How to run the inference?
LianaN opened this issue · comments
Hello, I trained a model on a custom audio dataset in Spanish (wav files - audio only, without transcripts). How can I properly load the trained model from checkpoints and do the inference, i.e. text-to-speech?
This is my current code, but it generates a constant noise signal (kind of, bi-ii-p) in out.wav
.
wav2vec = HubertWithKmeans(
checkpoint_path = f'./{hubert_ckpt}',
kmeans_path = f'./{hubert_quantizer}'
).cuda()
soundstream = SoundStream.init_and_load_from("./results/soundstream.8.pt").cuda()
semantic_transformer = SemanticTransformer(
num_semantic_tokens = wav2vec.codebook_size,
dim = 1024,
depth = 6
).cuda()
coarse_transformer = CoarseTransformer(
num_semantic_tokens = wav2vec.codebook_size,
codebook_size = 1024,
num_coarse_quantizers = 3,
dim = 512,
depth = 6
).cuda()
fine_transformer = FineTransformer(
num_coarse_quantizers = 3,
num_fine_quantizers = 5,
codebook_size = 1024,
dim = 512,
depth = 6
).cuda()
audiolm = AudioLM(
wav2vec = wav2vec,
codec = soundstream,
semantic_transformer = semantic_transformer,
coarse_transformer = coarse_transformer,
fine_transformer = fine_transformer
)
generated_wav_with_text_condition = audiolm(text = ['Hola, que tal?'])
output_path = "out.wav"
sample_rate = 44100
torchaudio.save(output_path, generated_wav_with_text_condition.cpu(), sample_rate)
I tried loading trained transformers as follows, but I am getting AssertionError: only one Trainer can be instantiated at a time for training
. I created a separate notebook per each transformer training, which worked well.
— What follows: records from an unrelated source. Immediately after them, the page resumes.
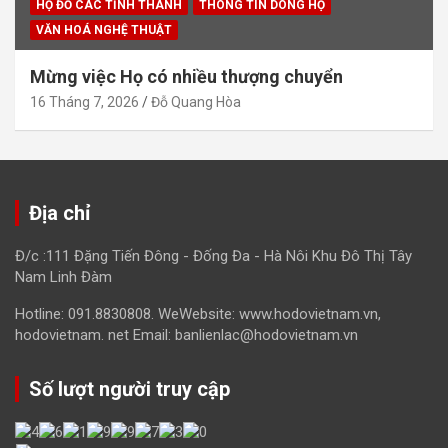
HỌ ĐỖ CÁC TỈNH THÀNH
THÔNG TIN DÒNG HỌ
VĂN HOÁ NGHỆ THUẬT
Mừng việc Họ có nhiều thượng chuyển
16 Tháng 7, 2026
Đỗ Quang Hòa
Địa chỉ
Đ/c :111 Đặng Tiến Đông - Đống Đa - Hà Nôi Khu Đô Thị Tây
Nam Linh Đàm
Hotline: 091.8830808. WeWebsite: www.hodovietnam.vn,
hodovietnam. net Email: banlienlac@hodovietnam.vn
Số lượt người truy cập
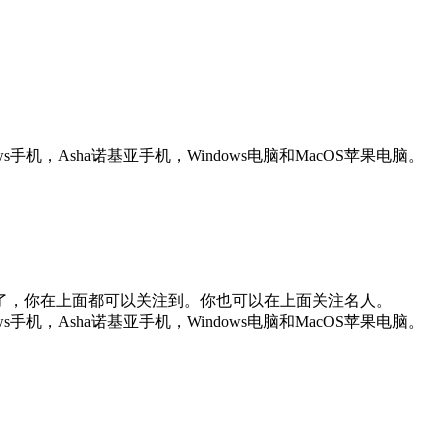
ws手机，Asha诺基亚手机，Windows电脑和MacOS苹果电脑。
了，你在上面都可以关注到。你也可以在上面关注名人。
ws手机，Asha诺基亚手机，Windows电脑和MacOS苹果电脑。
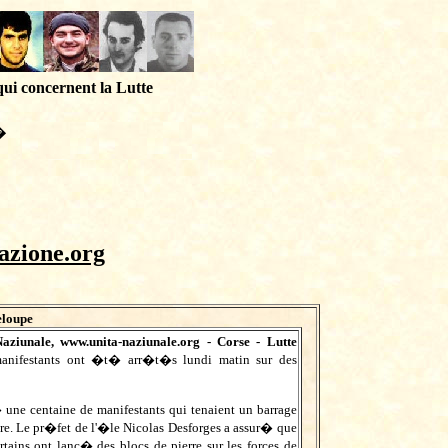
qui concernent la Lutte
�
azione.org
eloupe
aziunale,
www.unita-naziunale.org
- Corse - Lutte
anifestants ont �t� arr�t�s lundi matin sur des
� une centaine de manifestants qui tenaient un barrage
ordre. Le pr�fet de l'�le Nicolas Desforges a assur� que
tains ont lanc� des blocs de pierre sur les forces de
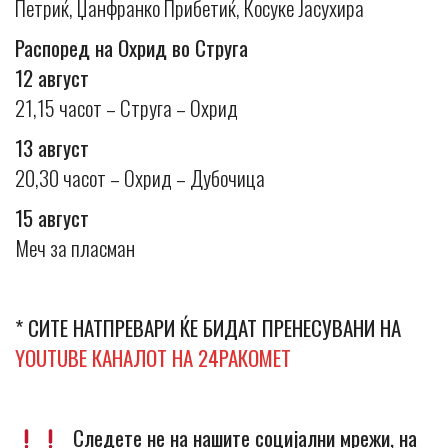
Петриќ, Џанфранко Прибетиќ, Косуке Јасухира
Распоред на Охрид во Струга
12 август
21,15 часот – Струга – Охрид
13 август
20,30 часот – Охрид – Дубочица
15 август
Меч за пласман
* СИТЕ НАТПРЕВАРИ ЌЕ БИДАТ ПРЕНЕСУВАНИ НА
YOUTUBE КАНАЛОТ НА 24РАКОМЕТ
Следете не на нашите социјални мрежи, на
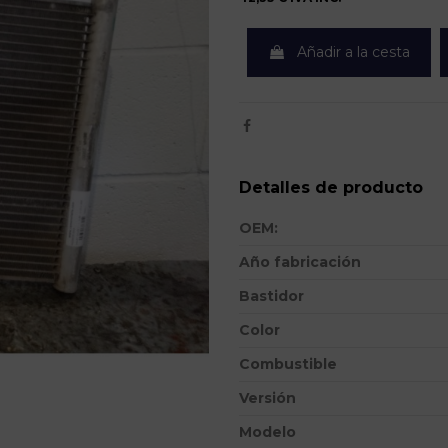
Añadir a la cesta
Detalles de producto
OEM:
Año fabricación
Bastidor
Color
Combustible
Versión
Modelo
But I'm unclear how to properly assemble all pieces for the inference.
wav2vec = HubertWithKmeans(
checkpoint_path = f'./{hubert_ckpt}',
kmeans_path = f'./{hubert_quantizer}'
).cuda()
soundstream = SoundStream.init_and_load_from(soundstream_ckpt).cuda()
semantic_transformer = SemanticTransformer(
num_semantic_tokens = wav2vec.codebook_size,
dim = 1024,
depth = 6
).cuda()
semantictransformer_trainer = SemanticTransformerTrainer(
transformer = semantic_transformer,
wav2vec = wav2vec,
folder = dataset_folder,
batch_size = 1,
data_max_length = 320 * 32,
num_train_steps = 1
)
semantictransformer_trainer.load(semantictransformer_ckpt)
coarse_transformer = CoarseTransformer(
num_semantic_tokens = wav2vec.codebook_size,
codebook_size = 1024,
num_coarse_quantizers = 3,
dim = 512,
depth = 6
).cuda()
coarsetransformer_trainer = CoarseTransformerTrainer(
transformer = coarse_transformer,
codec = soundstream,
wav2vec = wav2vec,
folder = dataset_folder,
batch_size = 1,
data_max_length = 320 * 32,
save_results_every = 2,
save_model_every = 4,
num_train_steps = 9
)
coarsetransformer_trainer.load(coarsetransformer_ckpt)
fine_transformer = FineTransformer(
num_coarse_quantizers = 3,
num_fine_quantizers = 5,
codebook_size = 1024,
dim = 512,
depth = 6
).cuda()
finetransformer_trainer = FineTransformerTrainer(
transformer = fine_transformer,
codec = soundstream,
folder = dataset_folder,
batch_size = 1,
grad_accum_every = 32,
data_max_length_seconds = 4,
num_train_steps = 9
)
finetransformer_trainer.load(finetransformer_ckpt)
audiolm = AudioLM(
wav2vec = wav2vec,
codec = soundstream,
semantic_transformer = semantic_transformer,
coarse_transformer = coarse_transformer,
fine_transformer = fine_transformer
)
I'd check out #211 and https://github.com/LWprogramming/audiolm-pytorch-training/blob/3374046d801451aec5a441d37fae2e9b7b8b05af/audiolm_pytorch_demo_laion.py#L369 (load from the transformer, don't create multiple trainers when evaluating)
@LianaN Have a try with version 1.2.15.
Thanks, I was able to load from the transformers using the version 1.2.20. In the previous versions I was getting the error:
AttributeError: 'SemanticTransformer' object has no attribute 'load'
Thanks, I was able to load from the transformers using the version 1.2.20. In the previous versions I was getting the error:
AttributeError: 'SemanticTransformer' object has no attribute 'load'
Try using pickle to save trained transformers into files and load them back before inference.